The Press Newspaper
The Oregon City Schools District, according to an updated five year forecast, shows its expenses will soon exceed its revenues.
District Treasurer Jane Fruth, at a public information meeting on July 25, called the forecast “a snapshot” of projections of the school district’s revenue and expenses in the next five years based on the current budget.
“It’s a moving target,” said Fruth. “I suppose I could change this every day. But the reality is, that’s how fluid things can be in our district.”
The district currently has cash balances, she said.
“But now’s the time to start talking and planning for what could be coming down the road,” she said.
In fiscal year 2013, expenditures will exceed the revenue the district receives, causing a spending deficit, she said.
“We’re going to be spending more than we’re taking in. That’s going to start working on our cash balances. We get into serious trouble with negative cash balances in fiscal year 2015,” she said.
Most of the district’s educational operating expenses come out of its $40 million general fund, which is comprised of real estate tax revenue, state foundation monies, and property tax allocations.
Fruth noted that there was a drop in residential property valuations in the auditor’s recent reappraisal of real estate in Lucas County.
The valuation of real estate in the Oregon City School District dropped by an average of 14.5 percent, said Fruth.
“However, our loss was 7 percent because agricultural values are coming up and it shelters our values. It helps everyone in this room in the sense that we won’t have a significant deterioration in our valuation,” she said. Commercial real estate has been reduced by 3 percent, she added.
Fruth said property taxes, despite the devaluation of real estate by an average of 14.5 percent, will not be reduced that much.
“I imagine when I said your values went down 14.5 percent, you’d think, `Great, my property taxes will go down by that amount.’ But that’s not going to happen because of House Bill 920,” said Fruth. HB 920, put into effect at a time of high inflation, puts a cap on how much money can be generated by a property tax levy. No matter how property values change, the tax dollars generated stay the same every year.
“Levies can only collect the amount that is voted upon,” said Fruth. “There’s not automatic growth in the levies.”
The 5.9-mill levy passed in 2008 can’t go up because voters only approved 5.9 mills. “So the school district will in fact lose the revenue on that millage,” she said.
The district will also lose money from FirstEnergy’s closure of three of its four generators at its Bay Shore power plant in Oregon, from state foundation monies, electric deregulation payments, and property tax allocations.
The district received $7.8 million in property tax allocations in 2012, but that amount will shrink.
“They will be slowly taken away over time,” she said, since the state no longer requires companies to pay tangible personal property taxes.
“As you look at the forecast, that is why we have a flat or declining real estate tax revenue stream,” she added. “We are constantly fighting to replace monies lost.”
“These are the trends.
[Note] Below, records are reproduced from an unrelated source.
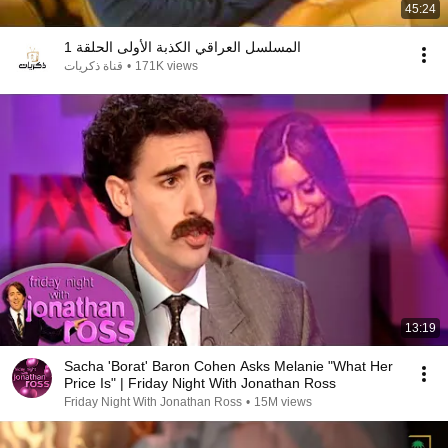
45:24
المسلسل العراقي الكذبة الأولى الحلقة 1
171K views
•
قناة ذكريات
13:19
Sacha 'Borat' Baron Cohen Asks Melanie "What Her
Price Is" | Friday Night With Jonathan Ross
Friday Night With Jonathan Ross
•
15M views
Not a lot of good news,” she said.
Regarding the district’s expenses, 56 percent of the general fund goes toward salaries and 23 percent go toward fringe benefits.
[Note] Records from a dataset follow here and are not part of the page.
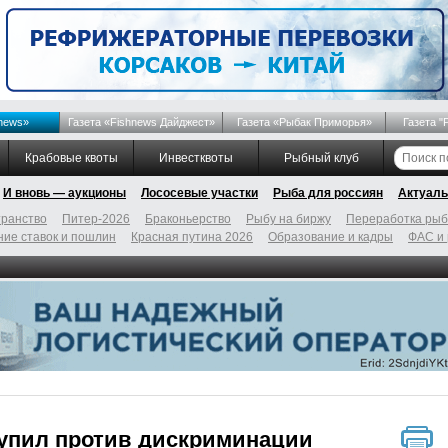
news»
Газета «Fishnews Дайджест»
Газета «Рыбак Приморья»
Газета "
Крабовые квоты
Инвестквоты
Рыбный клуб
И вновь — аукционы
Лососевые участки
Рыба для россиян
Актуаль
ранство
Питер-2026
Браконьерство
Рыбу на биржу
Переработка ры
ие ставок и пошлин
Красная путина 2026
Образование и кадры
ФАС и
упил против дискриминации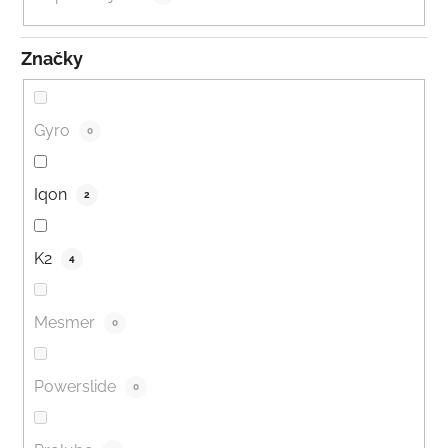
Značky
Gyro
0
Iqon
2
K2
4
Mesmer
0
Powerslide
0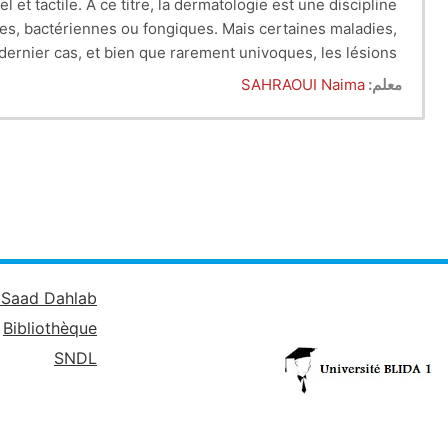
et tactile. A ce titre, la dermatologie est une discipline
es, bactériennes ou fongiques. Mais certaines maladies,
dernier cas, et bien que rarement univoques, les lésions
, ne sont parfois que peu informatifs. De plus, bien que
معلم:
SAHRAOUI Naima
interne, constituer un indicateur de la santé de l’animal.
é Saad Dahlab
Bibliothèque
SNDL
Salary projections include a 2-percent increase in steps per year. There are no raises in the base salaries, she said.
The 79 percent of expenses for teacher salaries and benefits is less than the state standard of 85 percent.
“We’re below industry standards,” said board member Jeff Ziviski. “This shows we’re working together as a district to make sure we’re spending the monies wisely and we’re keeping the salaries low.”
Fruth said the district has cash reserves for the next school year.
“We’re okay right now, but we have to start talking and planning on what we’re going to do because in fiscal year 2015, we’re in the negative, in 2016, it’s even worse,” she said.
The only way to get additional revenue, she added, is “if the state coughs up money, we ask for more [levy], or find our own by reducing services.”